Audiotorial “Mengonstruksi Realitas dalam Pilkada”

Pilkada umumnya adalah urusan meraih  suara sebanyak-banyaknya. Cara meraihnya bermacam-macam. Mulai dari menawarkan visi, misi dan kebijakan hingga membangun pesona pribadi. Kebijakan yang ditawarkan kandidat cenderung sama. Setidaknya mirip atau beririsan. Rata-rata Kandidat menawarkan dan menjanjikan kesejahteraan serta kemajuan. Sementara soal pesona diri, kandidat akan berusaha keras tampil dalam eksepresi, baik gesture maupun narasi,  agar publik berkesimpulan dialah  kandidat yang paling pantas dipilih.

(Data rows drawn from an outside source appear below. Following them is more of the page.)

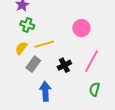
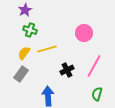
gray rectangle: (33, 64) -> (21, 74), moved

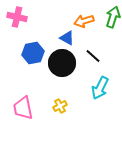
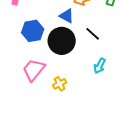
cyan arrow: (100, 88) -> (100, 66), size x0.7
pink trapezoid: (23, 108) -> (34, 70), moved, turned 50

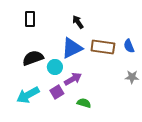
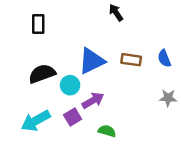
black arrow: (78, 22) -> (116, 13), moved
brown rectangle: (103, 47) -> (131, 60), size x0.7

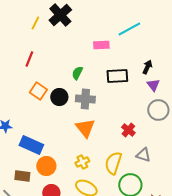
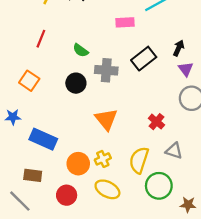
green semicircle: (77, 73) -> (81, 50), moved, turned -80
black rectangle: (117, 76) -> (144, 59), turned -35
orange square: (38, 91) -> (29, 81), moved
gray cross: (85, 99) -> (106, 70), moved
orange circle: (46, 166) -> (78, 164), moved

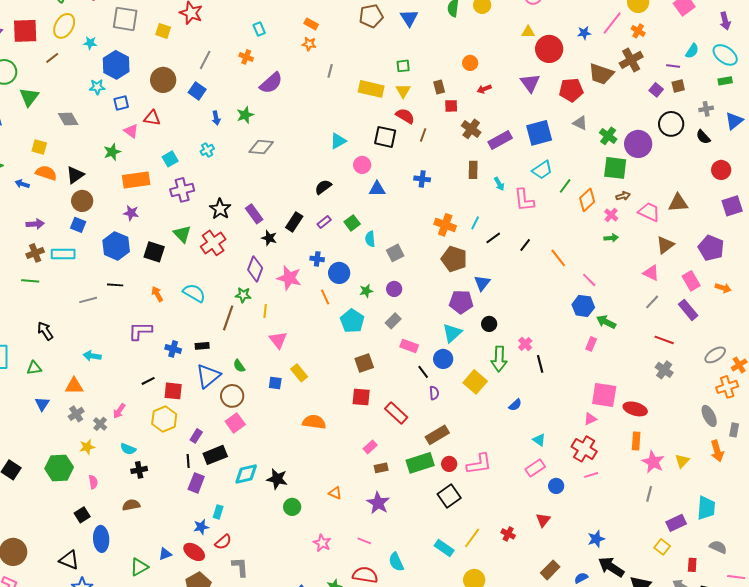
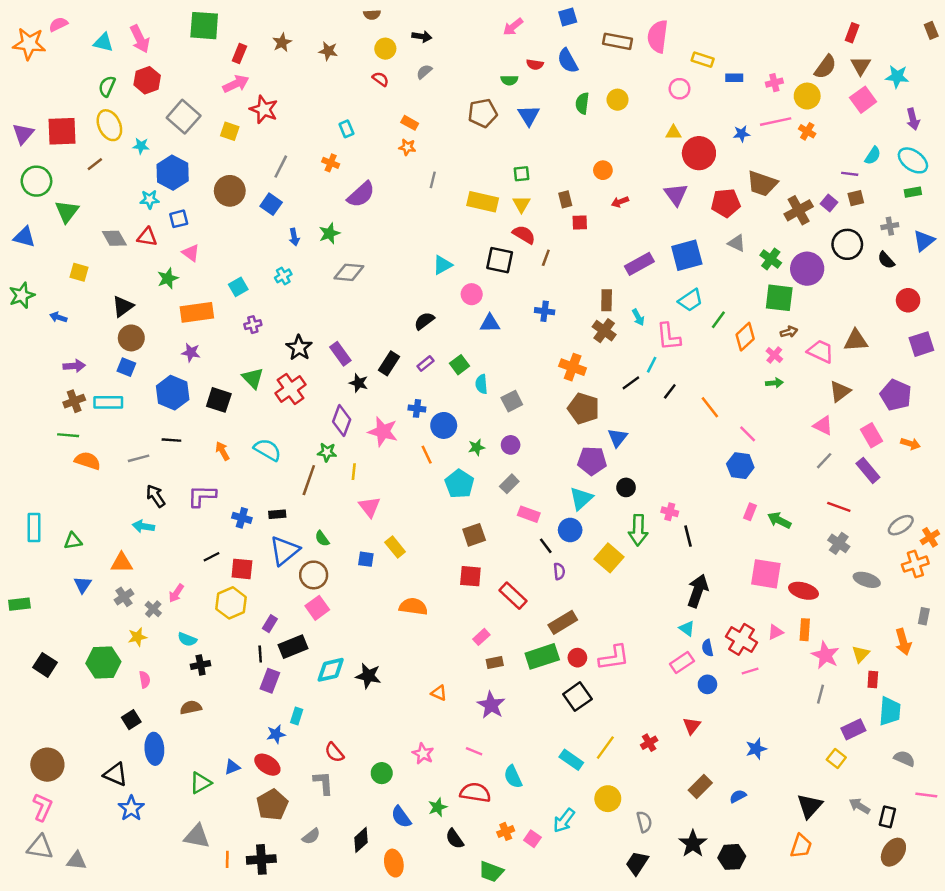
gray square: (125, 19) -> (184, 117), turned 32
pink line: (612, 23) -> (776, 122), turned 40
yellow ellipse: (64, 26) -> (109, 125), turned -55
brown cross: (631, 60) -> (799, 210), moved
red triangle: (152, 118) -> (147, 237), moved
brown cross: (471, 129) -> (604, 331), moved
orange semicircle: (46, 173) -> (88, 461), moved
purple cross: (182, 190) -> (253, 325), size x0.6
cyan line: (475, 223) -> (652, 365), moved
green arrow: (606, 322) -> (779, 520), moved
black arrow: (45, 331) -> (156, 496), moved
pink cross: (525, 344) -> (670, 512), turned -32
blue semicircle: (515, 405) -> (707, 648), moved, turned 120
gray ellipse: (709, 416) -> (867, 580), moved, turned -45
pink triangle: (590, 419) -> (776, 632), moved
green circle: (292, 507) -> (382, 773), moved
red cross: (508, 534) -> (649, 743), turned 32
red semicircle: (223, 542) -> (334, 752), moved, turned 90
red rectangle: (692, 565) -> (873, 680), moved
black arrow: (611, 567) -> (698, 591), moved, turned 76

Memenangi kontestasi, memang benar, bukan satu-satunya tujuan pilkada. Ada tujuan yang lebih besar, yakni membuminya demokrasi. Ketika pemilunya berkualitas dan berintegritas,  maka tidak ada istilah kalah menang. Semuanya menang, karena demokrasi melembaga. Tetapi, bahwa pilkada lekat dengan urusan kalah-menang juga sebuah fakta yang tidak bisa dipungkiri.

Begitulah, sudah menjadi pengetahuan umum dalam pilkada kandidat akan berusaha keras merebut hati rakyat. Merebut hati pemilih. Caranya, itu tadi, menawarkan visi, misi dan kebijakan. Bersamaan dengan itu kandidat biasanya membangun pesona diri yang dengan pesona itu publik diharapkan  sampai pada kesimpulan dialah kandidat yang paling pantas dipilih.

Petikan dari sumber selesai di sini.